In this case, the shooter was mentally ill (aren't they all?) and he ran out of his vehicle naked from waist down to fire at presumably sane people. A background search shows that he has claimed to have been stalked by celebrity Taylor Swift and that last year he tried to approach the White House with four firearms on him.
The only redeeming aspect of the story, the one that was worth writing about, was the bravery of a young man who in a crucial moment decided that if he was going to die, he would die fighting. The man was hailed as a hero because he had disarmed the killer and prevented more bloodshed. He declined the accolades, saying he had reacted instinctively to save his own life and not the lives of others. The honesty of the young black man, named James Shaw jr., is refreshing to say the least.
I have not checked the statistics lately, but in my estimate, based on the news reports that I was not allowed to miss, most of the mass shooters in this country are young white men. The Las Vegas shooter was not young, but he made up for it by killing a bigger number of people than his younger counterparts.
Reactions to the shootings have been entirely predictable (pro-gun vs. anti-gun, the sanctity of the 2nd amendment, etc.) until the Valentine Day shooting at Stoneman Douglas High School in Parkland, Florida. For the first time we have heard Americans, mostly young Americans, question if the right to own a firearm is more important than the right to live. That question was almost unthinkable in the past.
In Anderson's fairy tale, the courtiers fawn over a foolish king, "admiring" his invisible clothes, because to admit they can't see them would make them appear uninformed and unworthy of the king's company. Our courtiers fawn over the 2nd amendment even when privately question its effects on today's society.
Kids in Anderson's tale ridicule the naked king, making the adults finally acknowledge the obvious. Our kids today are shouting out what is clear for all to see: we are being massacred so that people who like powerful gadgets can obtain them, be they too young or insane. American youngsters may have to shout a lot louder before the most powerful of our courtiers acknowledge the truth.
Meanwhile, Friday's report from Florida: One student was wounded at Forest High School in Ocala, Florida, the Marion County Sheriff’s Office said. The incident occurred shortly before students were to walk out as part of a national protest against gun violence. A resource officer, Deputy Jimmy Long, heard a loud bang at 8:39 a.m. and rushed to the scene........ One student was wounded ..... 19-year-old suspect was apprehended.
The news is neither weird nor horrible enough to earn anything more than local media attention.
P.S. Worth noting:
The National Rifle Association has announced that weapons will not be allowed when Vice President Mike Pence delivers keynote address at the NRA-Institute for Legislative Action's leadership forum in Dallas on Friday. The NRA says the ban was ordered by the U.S. Secret Service.

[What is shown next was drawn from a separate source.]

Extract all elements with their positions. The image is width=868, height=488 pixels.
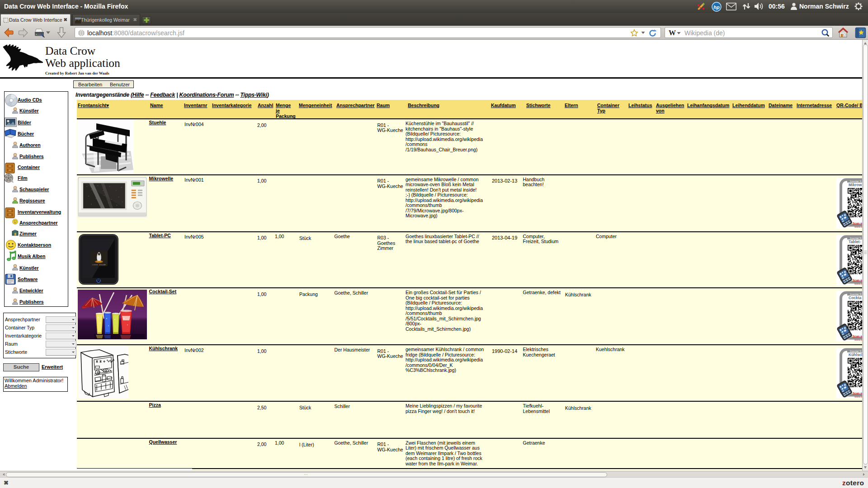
svg-text:Linux Inside: Linux Inside: [92, 264, 106, 266]
svg-text:hp: hp: [713, 5, 720, 10]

Matt Deitsch, a student at Marjory Stoneman Douglas High School who helped organize the "March for Our Lives" protest, wrote on Twitter.
"Wait wait wait wait wait wait you're telling me to make the VP safe there aren't any weapons around but when it comes to children they want guns everywhere? Can someone explain this to me? Because it sounds like the NRA wants to protect people who help them sell guns, not kids."